She leaves the front of the café (to which she sometimes went with Sam), follows the dark lane, turns at St Paul’s and is soon standing at her stop waiting for the tram home, the evening crowds of office workers disappearing into the gaping mouth of Flinders Street Station. It’s that time of day when her thoughts always turn to the previous winter. That time of day when she had always just come from seeing Sam, but doesn’t any more. That empty time of day that she fills with memories, with conversations that took place and those that never did, but perhaps should have. A year ago, this time of day, she would have just been returning from being with him. The air would be crisp and clear, or damp and rainy. She rarely noticed. This, a year ago, would have been their time. Now their time is over. And, knowing that she will never again hear him say, ‘C’mon, let’s have a drink’, she feels that rush of old feelings running through her body. It happens every day. And this evening she is thinking of how it all ended. At first she can’t remember. Not clearly. Not who said what, or who said it first. Or how long it took. Ten minutes? Twenty? It’s hard to tell now, it was hard to tell then, because it all passed in a sort of dream. But as her tram approaches, its number glowing in the wintry twilight, she says quietly, ‘Yes, that was it. The Dancing Man.’
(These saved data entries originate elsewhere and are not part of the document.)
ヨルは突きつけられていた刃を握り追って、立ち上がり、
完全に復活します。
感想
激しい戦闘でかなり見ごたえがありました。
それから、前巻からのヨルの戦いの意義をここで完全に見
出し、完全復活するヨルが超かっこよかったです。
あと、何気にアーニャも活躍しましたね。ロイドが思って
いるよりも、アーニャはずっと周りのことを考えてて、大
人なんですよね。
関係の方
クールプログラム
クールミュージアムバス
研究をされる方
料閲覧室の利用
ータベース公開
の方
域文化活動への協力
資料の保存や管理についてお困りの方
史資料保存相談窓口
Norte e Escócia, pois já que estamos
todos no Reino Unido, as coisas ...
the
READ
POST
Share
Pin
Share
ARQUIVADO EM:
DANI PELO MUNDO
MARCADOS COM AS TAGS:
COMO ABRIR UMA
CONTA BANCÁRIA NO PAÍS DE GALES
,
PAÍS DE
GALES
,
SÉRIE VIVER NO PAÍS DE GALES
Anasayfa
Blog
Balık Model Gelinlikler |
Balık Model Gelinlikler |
At least, that was what they called him, Tess and Sam. And she steps onto the tram with these three words on her lips, oblivious of the crowds disappearing into the station and the passengers around her.
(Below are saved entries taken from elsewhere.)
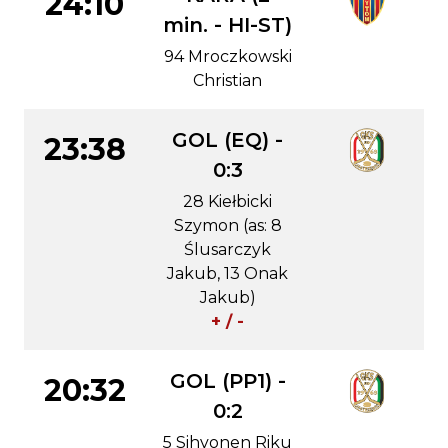
24:10
min. - HI-ST)
94 Mroczkowski
Christian
GOL (EQ) -
23:38
0:3
28 Kiełbicki
Szymon (as: 8
Ślusarczyk
Jakub, 13 Onak
Jakub)
+ / -
GOL (PP1) -
20:32
0:2
5 Sihvonen Riku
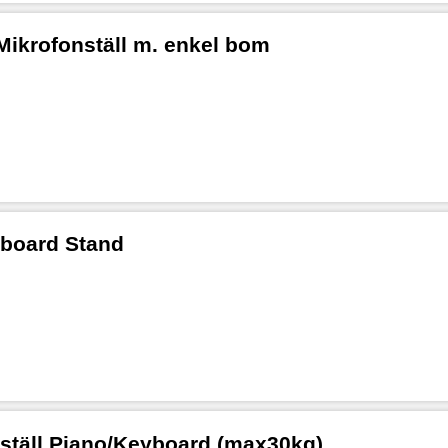
ikrofonställ m. enkel bom
yboard Stand
ställ Piano/Keyboard (max30kg)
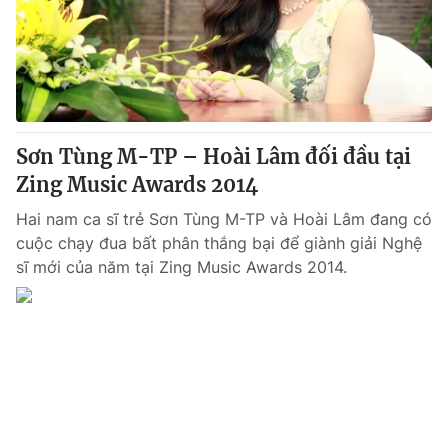
Tin tức
Kinh tế
Thế giới đó đây
Tài chính
Dữ liệu và đời sống
Câu chuyện quốc tế
Thị trường
Sơn Tùng M-TP – Hoài Lâm đối đầu tại
Truyền hình
Góc doanh nghiệp
Zing Music Awards 2014
Phim VTV
Giải trí
Hai nam ca sĩ trẻ Sơn Tùng M-TP và Hoài Lâm đang có
Hậu trường
cuộc chạy đua bất phân thắng bại để giành giải Nghệ
Điện ảnh
sĩ mới của năm tại Zing Music Awards 2014.
Đời sống
Nhân vật
Âm nhạc
Du lịch
Khán giả
Giáo dục
Sao
Làm đẹp
Giải sao mai
Tuyển sinh
Công nghệ
Chất lượng cuộc sống
Học trực tuyến
Hitech Công nghệ tương lai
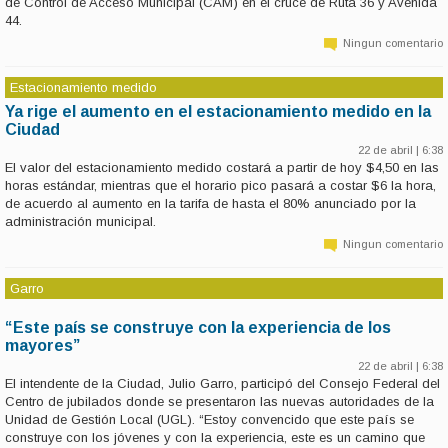
de Control de Acceso Municipal (CAM) en el cruce de Ruta 36 y Avenida
44.
Ningun comentario
Estacionamiento medido
Ya rige el aumento en el estacionamiento medido en la
Ciudad
22 de abril | 6:38
El valor del estacionamiento medido costará a partir de hoy $4,50 en las
horas estándar, mientras que el horario pico pasará a costar $6 la hora,
de acuerdo al aumento en la tarifa de hasta el 80% anunciado por la
administración municipal.
Ningun comentario
Garro
“Este país se construye con la experiencia de los
mayores”
22 de abril | 6:38
El intendente de la Ciudad, Julio Garro, participó del Consejo Federal del
Centro de jubilados donde se presentaron las nuevas autoridades de la
Unidad de Gestión Local (UGL). “Estoy convencido que este país se
construye con los jóvenes y con la experiencia, este es un camino que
They were at the pictures. A matinee, of course, since theirs was a daytime affair. The picture theatre with the ceiling, the famous ceiling. The same theatre that the Americans had filled every night of the week, the air always thick with the smell of chewing gum. Yes, that was it. They were at the pictures. Sitting in the dark. Neither of them speaking. Just staring up at the screen when this newsreel came on. Peace, this voice was saying. Peace at last. And a street in Sydney (they later discovered) was suddenly spread out across the screen in front of them. Although it could have been any city that day. For the scene was the same across the country. Crowded streets. Never so crowded before, and never so crowded again. Or so it seemed to her then. Streets filled with all of those who had come through the war and now just wanted to live. Faces laughing for the camera, waving to the camera, waving to Tess and Sam, and everybody else sitting in the dark. And, all the time, shredded bits of paper falling through the air and landing on the ground already carpeted with the paper scraps of the time that felt as though it would never end and that finally did, and suddenly, because that’s the way time works. Endless one minute and all over the next. Among those laughing for the camera there was the occasional steady, still pair of eyes that were too tired to laugh for the camera, but thought they ought to be there to take in the scene, because, well, it was History.
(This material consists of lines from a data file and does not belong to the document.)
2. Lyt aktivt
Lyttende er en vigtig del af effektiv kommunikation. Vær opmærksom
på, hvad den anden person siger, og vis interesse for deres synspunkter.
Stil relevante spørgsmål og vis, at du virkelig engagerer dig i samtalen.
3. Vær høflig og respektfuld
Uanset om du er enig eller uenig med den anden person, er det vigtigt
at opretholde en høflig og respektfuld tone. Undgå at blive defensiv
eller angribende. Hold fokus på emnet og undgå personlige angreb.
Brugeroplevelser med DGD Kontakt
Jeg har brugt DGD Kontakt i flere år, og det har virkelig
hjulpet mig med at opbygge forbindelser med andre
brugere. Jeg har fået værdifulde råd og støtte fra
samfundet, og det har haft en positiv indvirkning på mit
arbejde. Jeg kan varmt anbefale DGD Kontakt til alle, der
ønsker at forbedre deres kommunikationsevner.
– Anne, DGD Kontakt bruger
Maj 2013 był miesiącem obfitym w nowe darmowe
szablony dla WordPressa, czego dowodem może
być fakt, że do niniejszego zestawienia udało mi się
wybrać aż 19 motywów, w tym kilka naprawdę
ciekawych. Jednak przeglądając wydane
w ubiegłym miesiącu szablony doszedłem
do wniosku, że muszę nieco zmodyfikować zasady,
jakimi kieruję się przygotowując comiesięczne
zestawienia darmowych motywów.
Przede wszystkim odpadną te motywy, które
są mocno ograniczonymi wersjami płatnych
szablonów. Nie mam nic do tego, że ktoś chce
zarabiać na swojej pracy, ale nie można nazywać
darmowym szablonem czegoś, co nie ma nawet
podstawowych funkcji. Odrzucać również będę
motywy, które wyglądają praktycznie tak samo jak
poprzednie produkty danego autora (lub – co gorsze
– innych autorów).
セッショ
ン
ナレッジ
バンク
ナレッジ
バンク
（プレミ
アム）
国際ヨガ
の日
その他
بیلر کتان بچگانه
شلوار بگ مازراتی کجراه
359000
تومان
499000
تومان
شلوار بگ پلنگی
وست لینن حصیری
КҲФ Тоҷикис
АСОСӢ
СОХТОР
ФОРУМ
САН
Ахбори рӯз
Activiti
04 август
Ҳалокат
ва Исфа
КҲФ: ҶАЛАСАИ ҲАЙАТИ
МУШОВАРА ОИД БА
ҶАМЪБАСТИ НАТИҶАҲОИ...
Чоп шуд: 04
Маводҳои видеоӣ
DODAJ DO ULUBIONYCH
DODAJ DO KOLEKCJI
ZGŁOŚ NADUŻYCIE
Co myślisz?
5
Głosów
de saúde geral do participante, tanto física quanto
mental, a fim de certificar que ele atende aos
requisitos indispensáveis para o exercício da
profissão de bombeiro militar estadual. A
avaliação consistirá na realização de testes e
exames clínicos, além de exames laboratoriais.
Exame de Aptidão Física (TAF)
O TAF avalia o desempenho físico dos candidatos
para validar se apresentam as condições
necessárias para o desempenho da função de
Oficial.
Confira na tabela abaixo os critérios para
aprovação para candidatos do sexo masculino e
Then the crowd retreated. Except for a lone figure in a suit and a hat, and a few revellers in the background looking on. This figure, standing in the street strewn with the last scraps of the sad and violent years, smiling at the camera. And then he tipped his hat, greeting the new day (and it occurs to Tess, staring blankly about the tram, that it possibly was morning — the city in the newsreel had that look), and suddenly started this funny little dance with quick, light steps, all the time with his eyes on the camera and the audience out there in the dark. And then this skip to finish. Did he click his heels? She can’t remember. Then he was gone. Back into the anonymity from which he came. The anonymous Dancing Man. Leaving the street empty, except for the few stragglers and the paper scraps of a time that had finally been blown away.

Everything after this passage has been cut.